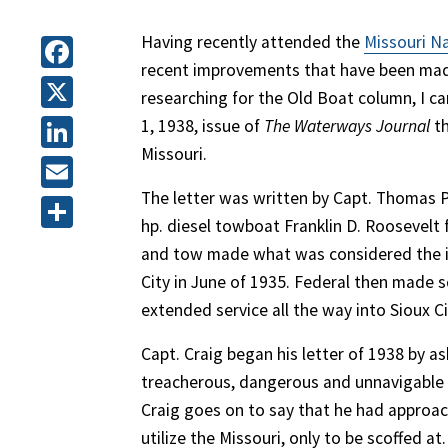
Having recently attended the
Missouri N
recent improvements that have been made
Facebook
researching for the Old Boat column, I ca
X
1, 1938, issue of
The Waterways Journal
th
Missouri.
LinkedIn
The letter was written by Capt. Thomas P.
Email
hp. diesel towboat Franklin D. Roosevelt
Share
and tow made what was considered the in
City in June of 1935. Federal then made
extended service all the way into Sioux Ci
Capt. Craig began his letter of 1938 by ask
treacherous, dangerous and unnavigable r
Craig goes on to say that he had approa
utilize the Missouri, only to be scoffed at.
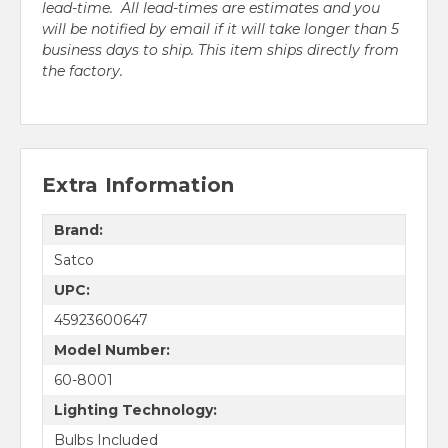
lead-time. All lead-times are estimates and you
will be notified by email if it will take longer than 5
business days to ship. This item ships directly from
the factory.
Extra Information
Brand:
Satco
UPC:
45923600647
Model Number:
60-8001
Lighting Technology:
Bulbs Included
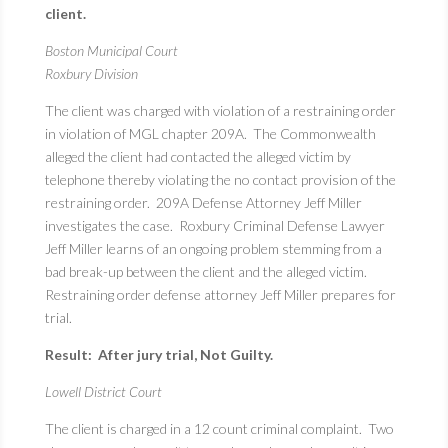
client.
Boston Municipal Court
Roxbury Division
The client was charged with violation of a restraining order
in violation of MGL chapter 209A. The Commonwealth
alleged the client had contacted the alleged victim by
telephone thereby violating the no contact provision of the
restraining order. 209A Defense Attorney Jeff Miller
investigates the case. Roxbury Criminal Defense Lawyer
Jeff Miller learns of an ongoing problem stemming from a
bad break-up between the client and the alleged victim.
Restraining order defense attorney Jeff Miller prepares for
trial.
Result: After jury trial, Not Guilty.
Lowell District Court
The client is charged in a 12 count criminal complaint. Two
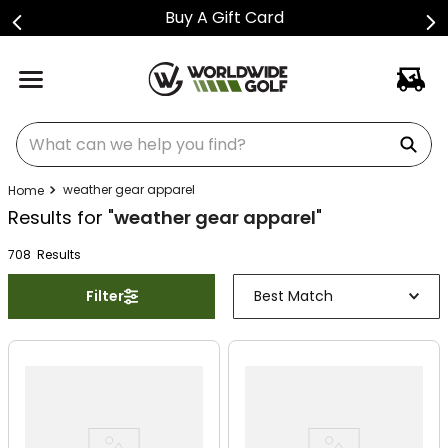
Buy A Gift Card
What can we help you find?
weather gear apparel
Results for "
weather gear apparel
"
708
Result
s
Filter
Best Match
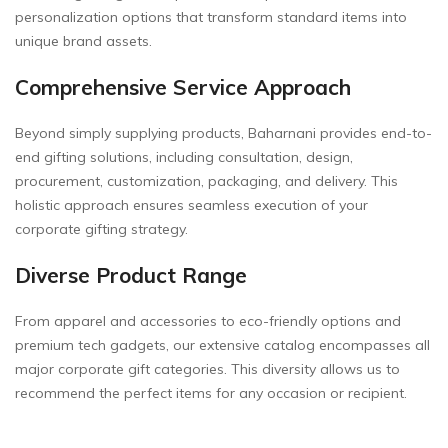
personalization options that transform standard items into
unique brand assets.
Comprehensive Service Approach
Beyond simply supplying products, Baharnani provides end-to-
end gifting solutions, including consultation, design,
procurement, customization, packaging, and delivery. This
holistic approach ensures seamless execution of your
corporate gifting strategy.
Diverse Product Range
From apparel and accessories to eco-friendly options and
premium tech gadgets, our extensive catalog encompasses all
major corporate gift categories. This diversity allows us to
recommend the perfect items for any occasion or recipient.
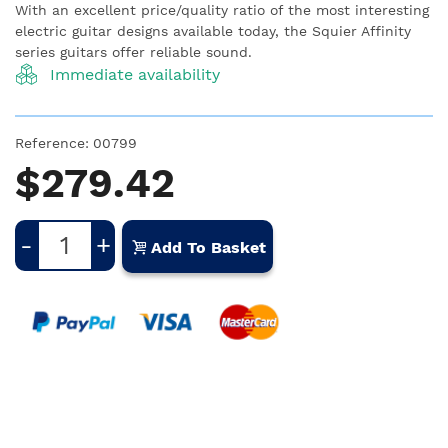
With an excellent price/quality ratio of the most interesting
electric guitar designs available today, the Squier Affinity
series guitars offer reliable sound.
Immediate availability
Reference:
00799
$279.42
-
+
Add To Basket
● ● ● ●
:: Exercise description ::
Your answer should be each line from the preceding material in which the word "victim" occurs.

:: Task solution ::
alleged the client had contacted the alleged victim by
bad break-up between the client and the alleged victim.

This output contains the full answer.